Using only the entries below, output the lines starting at the one containing "Calendario de ferias login (944, 1362)" and ending at the one containing "Tek Part (47, 342)", exactly and inclusive of both, omitting the pictures.
- Opening Delimiter -
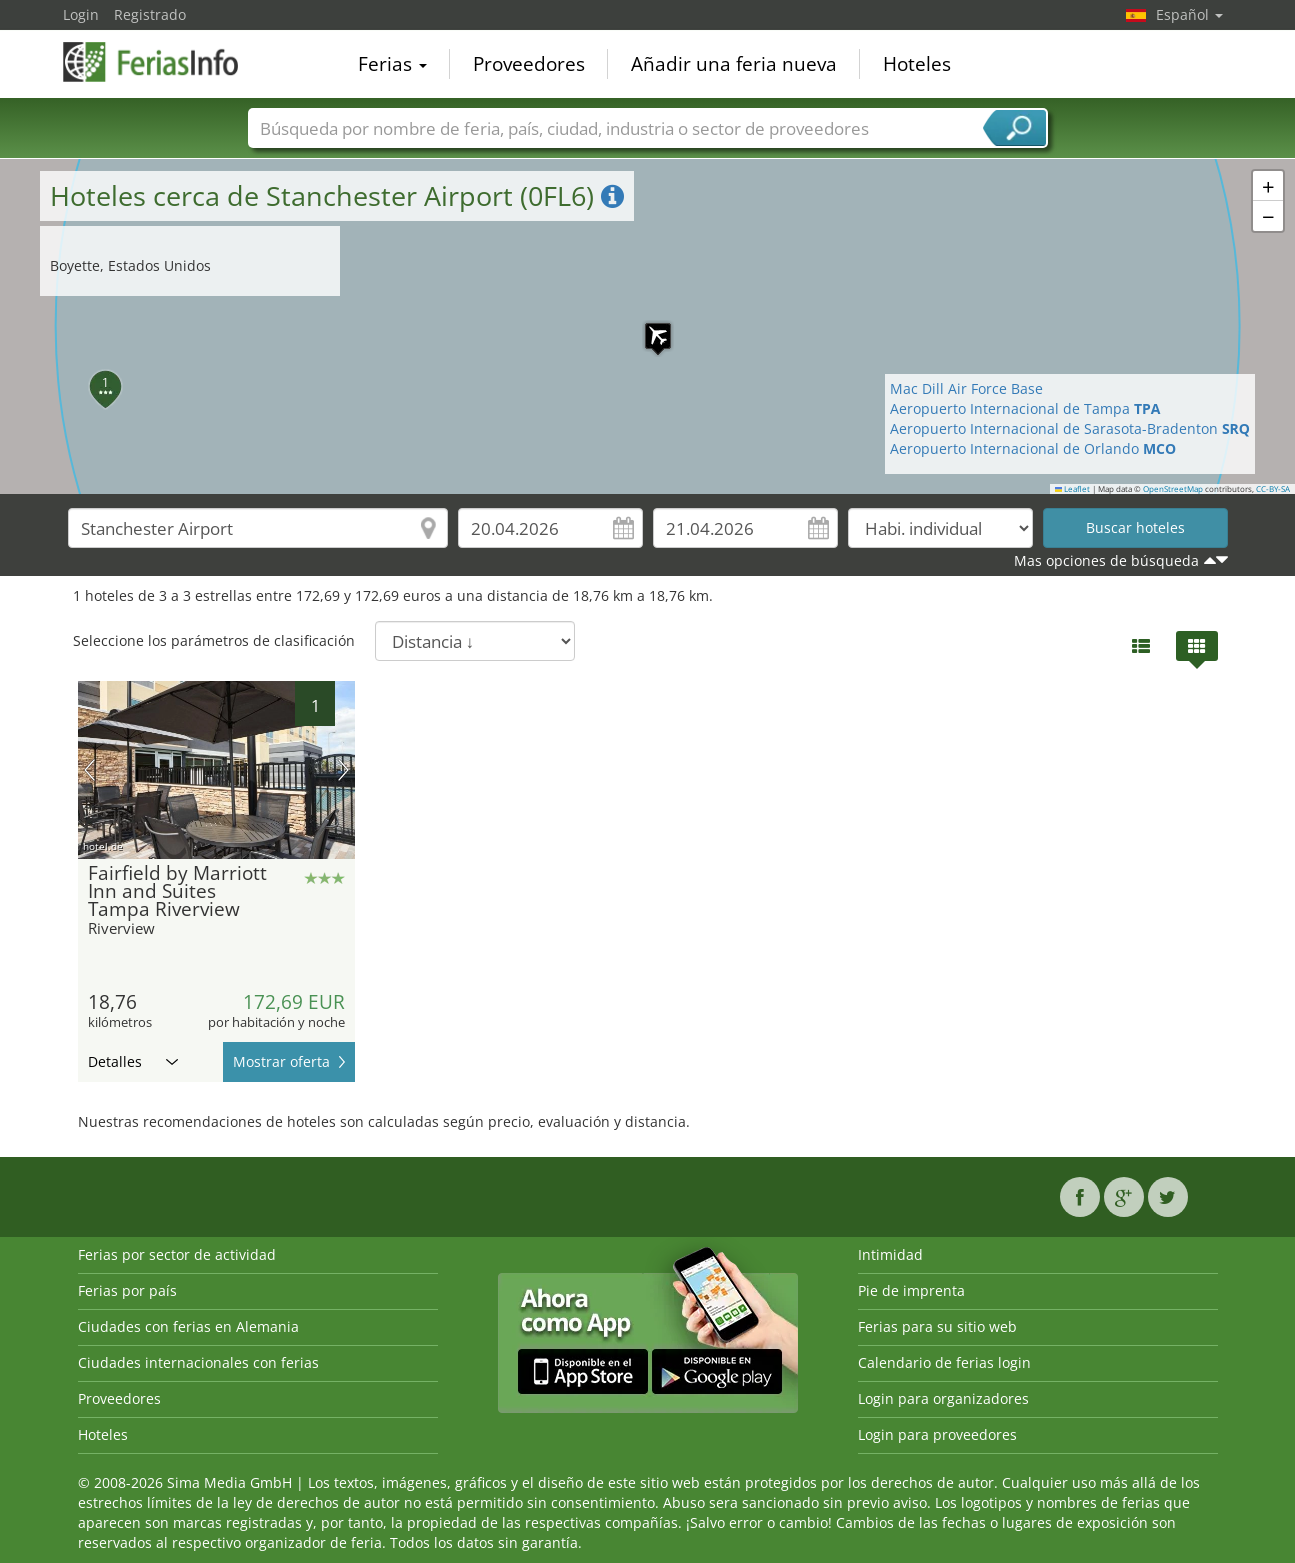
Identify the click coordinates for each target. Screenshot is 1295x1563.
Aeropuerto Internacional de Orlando (1033, 448)
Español (1189, 14)
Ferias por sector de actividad (177, 1254)
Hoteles (917, 64)
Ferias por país (127, 1290)
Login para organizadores (943, 1398)
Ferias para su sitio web (937, 1326)
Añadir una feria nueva (734, 64)
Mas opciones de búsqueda (1106, 560)
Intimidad (890, 1254)
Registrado (150, 14)
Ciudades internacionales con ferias (198, 1362)
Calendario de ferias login (944, 1362)
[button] (648, 326)
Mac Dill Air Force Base (966, 388)
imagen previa (89, 770)
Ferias (392, 64)
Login (81, 14)
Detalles (133, 1061)
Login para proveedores (937, 1434)
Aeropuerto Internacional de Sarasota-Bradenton (1070, 428)
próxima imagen (343, 770)
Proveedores (529, 64)
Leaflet (1073, 489)
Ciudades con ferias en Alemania (188, 1326)
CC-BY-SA (1273, 489)
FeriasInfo (163, 62)
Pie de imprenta (911, 1290)
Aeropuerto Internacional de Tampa (1025, 408)
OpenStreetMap (1173, 489)
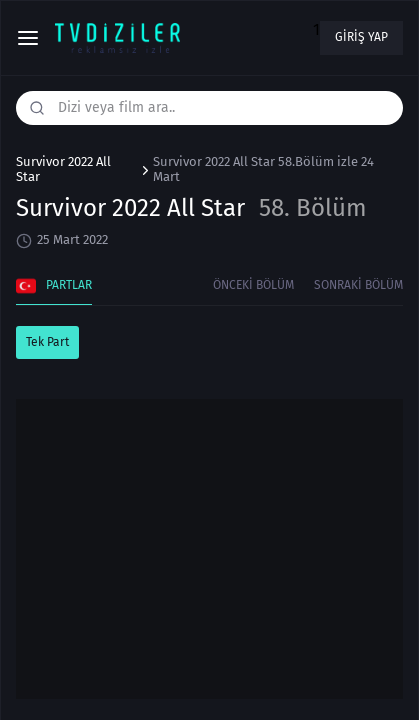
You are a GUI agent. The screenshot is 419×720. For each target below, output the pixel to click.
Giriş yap (361, 37)
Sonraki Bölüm (358, 285)
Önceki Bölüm (253, 285)
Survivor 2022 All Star (63, 169)
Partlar (54, 286)
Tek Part (47, 342)
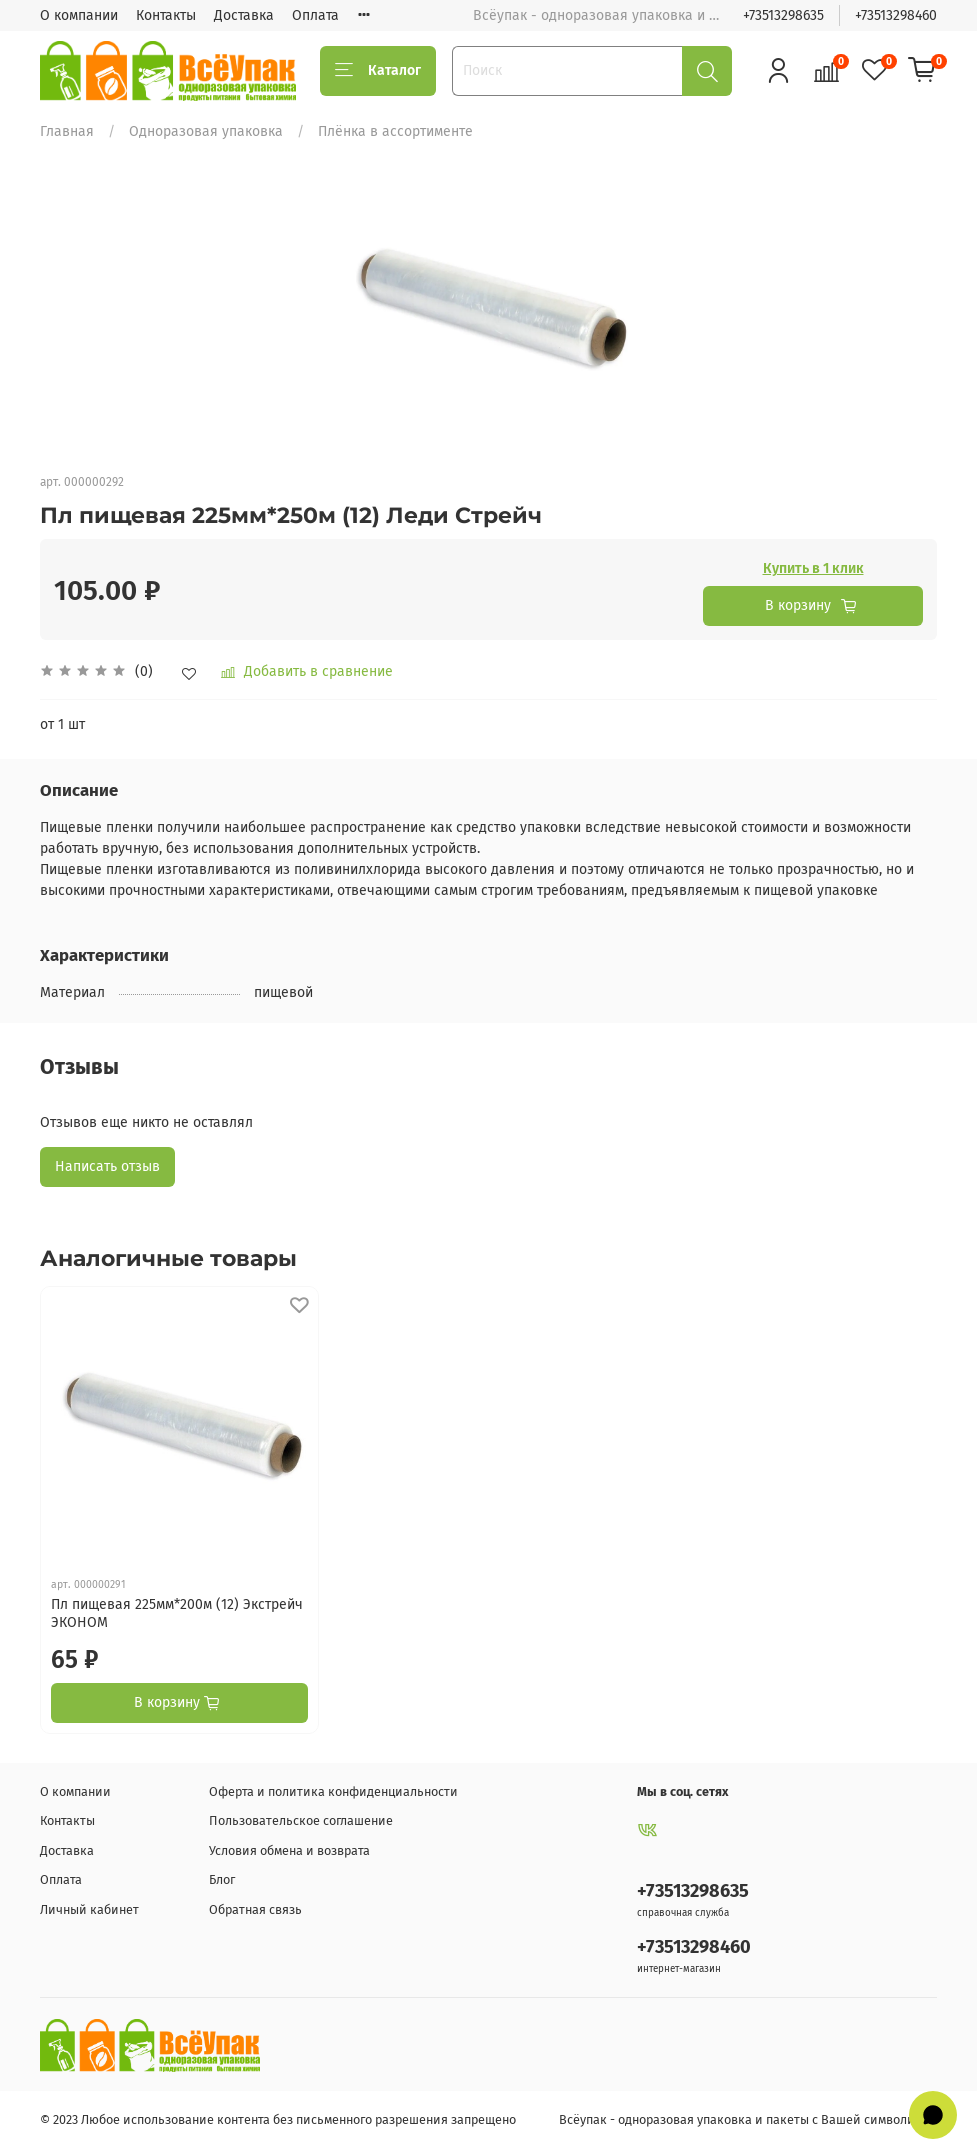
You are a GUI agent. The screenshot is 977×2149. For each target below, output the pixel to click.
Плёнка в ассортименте (395, 131)
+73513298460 (896, 15)
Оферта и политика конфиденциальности (333, 1791)
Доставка (244, 15)
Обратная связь (255, 1909)
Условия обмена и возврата (289, 1850)
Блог (222, 1879)
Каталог (378, 71)
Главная (67, 131)
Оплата (315, 15)
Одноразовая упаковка (206, 131)
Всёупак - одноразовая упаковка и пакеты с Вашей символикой (748, 2119)
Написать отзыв (107, 1166)
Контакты (166, 15)
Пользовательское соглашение (301, 1820)
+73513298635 (783, 15)
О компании (79, 15)
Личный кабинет (89, 1909)
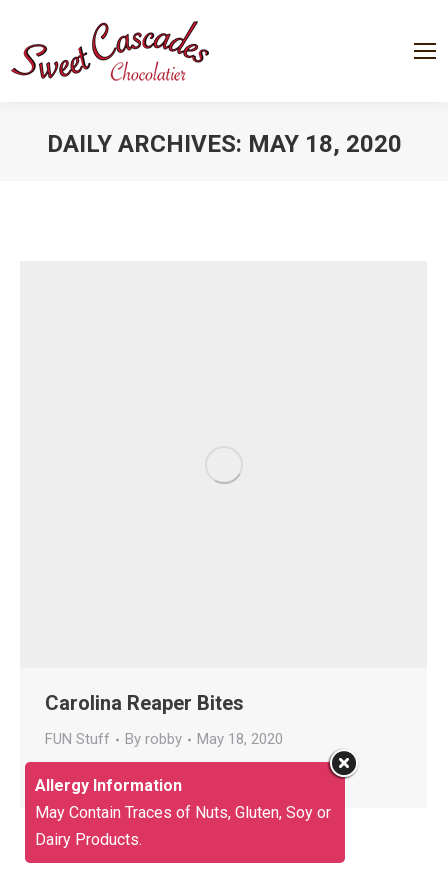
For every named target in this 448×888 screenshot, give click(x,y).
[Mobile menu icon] (425, 51)
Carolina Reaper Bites (144, 703)
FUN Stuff (77, 739)
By (153, 739)
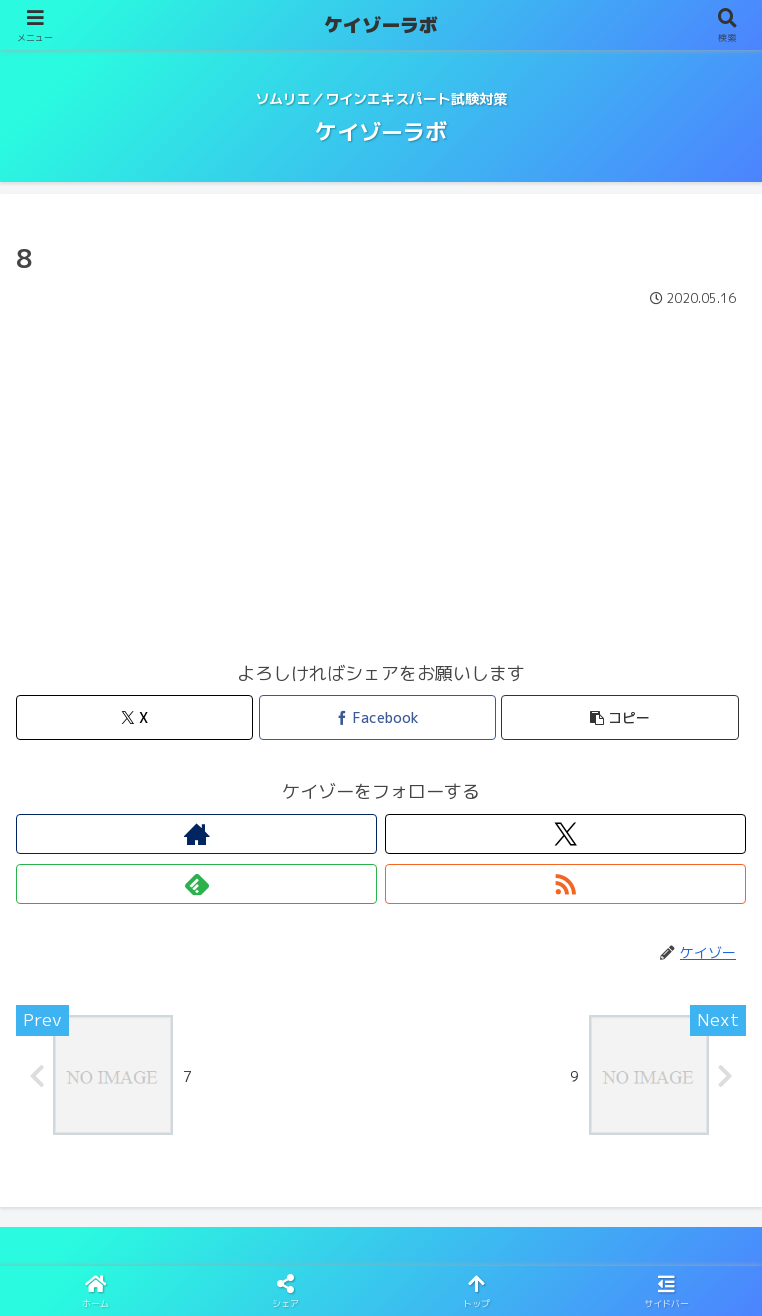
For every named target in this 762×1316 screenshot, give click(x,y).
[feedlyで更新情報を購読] (196, 884)
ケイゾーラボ (381, 25)
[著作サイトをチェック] (196, 834)
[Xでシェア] (134, 717)
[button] (619, 717)
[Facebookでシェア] (377, 717)
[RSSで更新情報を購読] (565, 884)
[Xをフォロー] (565, 834)
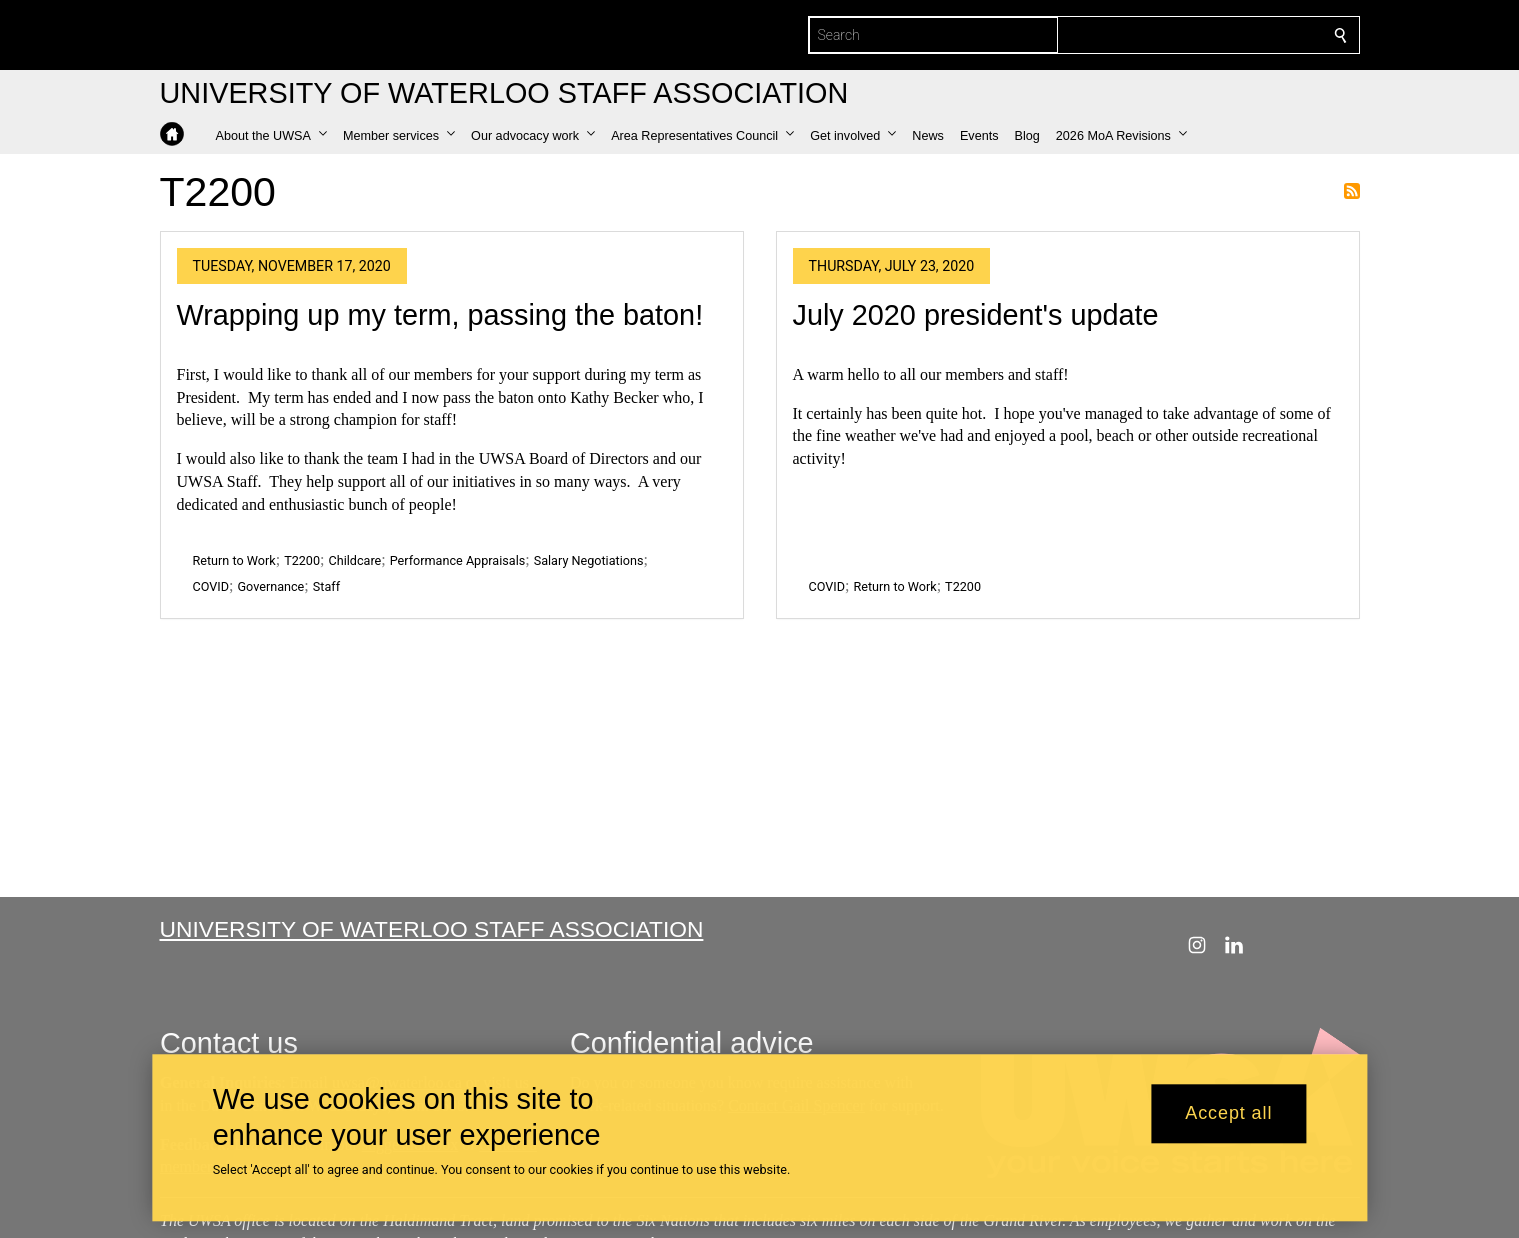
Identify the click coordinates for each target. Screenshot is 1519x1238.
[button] (271, 136)
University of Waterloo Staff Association (432, 929)
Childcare (355, 560)
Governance (270, 586)
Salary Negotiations (589, 560)
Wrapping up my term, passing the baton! (440, 315)
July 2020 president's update (976, 315)
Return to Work (234, 560)
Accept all (1228, 1114)
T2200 (302, 560)
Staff (326, 586)
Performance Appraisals (458, 560)
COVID (211, 586)
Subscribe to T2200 (1352, 191)
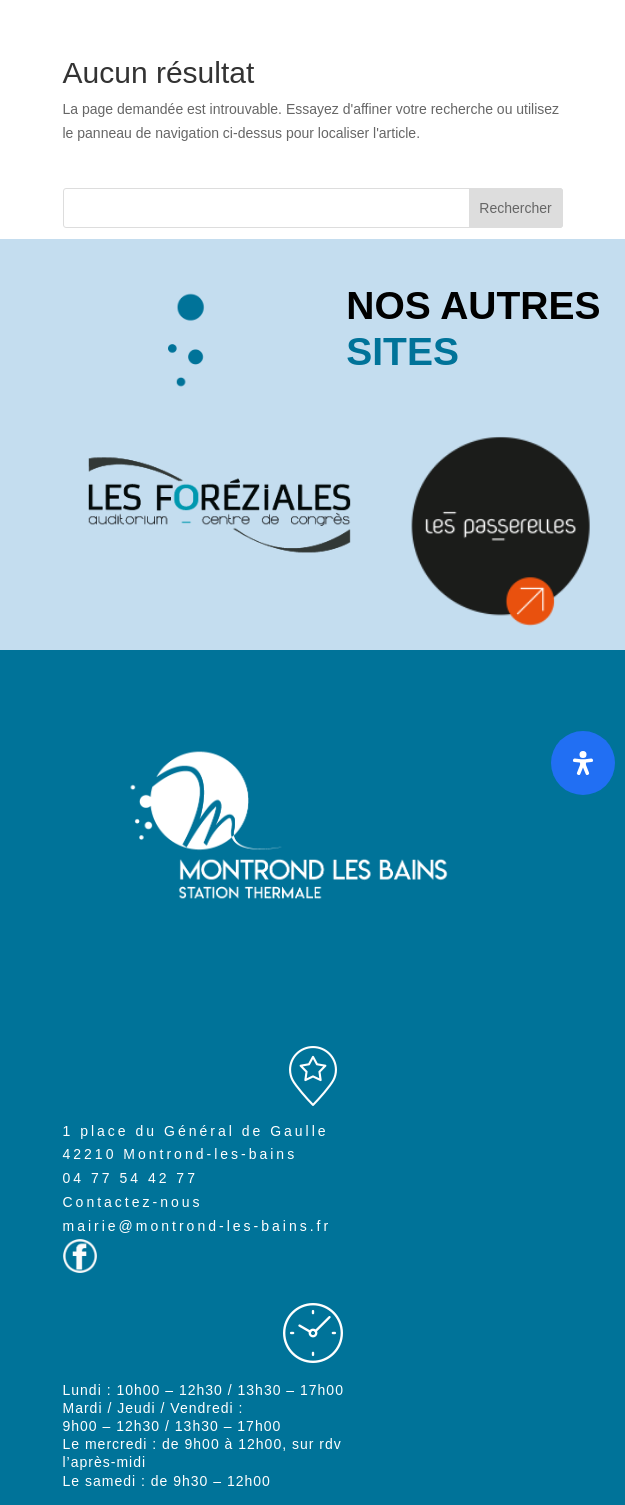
- Closing Delimiter -
▸ **Exercise solution**:
Calendario de ferias login (944, 1362)
[button] (648, 326)
Mac Dill Air Force Base (966, 388)
imagen previa (89, 770)
Ferias (392, 64)
Login (81, 14)
Detalles (133, 1061)
Login para proveedores (937, 1434)
Aeropuerto Internacional de Sarasota-Bradenton (1070, 428)
próxima imagen (343, 770)
Proveedores (529, 64)
Leaflet (1073, 489)
Ciudades con ferias en Alemania (188, 1326)
CC-BY-SA (1273, 489)
FeriasInfo (163, 62)
Pie de imprenta (911, 1290)
Aeropuerto Internacional de Tampa (1025, 408)
OpenStreetMap (1173, 489)
You are a GUI agent. The screenshot is 419×720. For each target below, output the pixel to click.
Giriş yap (361, 37)
Sonraki Bölüm (358, 285)
Önceki Bölüm (253, 285)
Survivor 2022 All Star (63, 169)
Partlar (54, 286)
Tek Part (47, 342)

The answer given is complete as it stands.